The compulsion to use drugs or alcohol can take over an individual’s life. Addiction often involves not only compulsive consumption but also a wide range of dysfunctional behaviours that can interfere with normal functioning in the family, the workplace, and the broader community. Addiction can also place people at increased risk for a wide variety of other illnesses. These illnesses can be brought on by behaviours, such as poor living and health habits, that often accompany life as an addict, or because of toxic effects of the drugs themselves.
Individuals who struggle with addiction did not set out to become an addict. For many, drugs or alcohol is a means of averting emotional and/or physical pain by providing them with a temporary and illusionary escape from or a way to cope with life’s realities.
An individual may try drugs or alcohol and the effects appear to solve their problem(s). They feel better. Because they now seem more able to deal with life, the drugs and their effects become valuable. They look on drugs or alcohol as a cure for unwanted feelings. The painkilling effects becomes a solution to their discomfort. This release is the main reason a person uses drugs or drink for a second or third time. It is just a matter of time before they cross the invisible and intangible line and become fully addicted and lose the ability to control their use. Excessive or continued use of physiologically habit-forming drugs in an attempt to resolve the underlying symptoms of discomfort or unhappiness results.

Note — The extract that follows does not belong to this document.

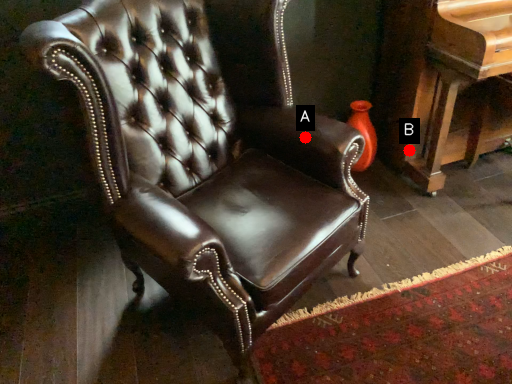 Question: Two points are circled on the image, labeled by A and B beside each circle. Which of the following is the farthest from the observer?

Choices:
 (A) A is further
 (B) B is further

Answer: (B)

Over time, a person’s ability to choose not to take drugs can become compromised and soon enough they rationalise the need to use consistently and will do anything to get high. They are now caught in the vicious cycle of addiction to alleviate life’s pain and in turn creating more pain by using. They now display the physiological symptoms of addiction. They become difficult to communicate with, are withdrawn, and begin to exhibit other strange behaviours associated with addiction.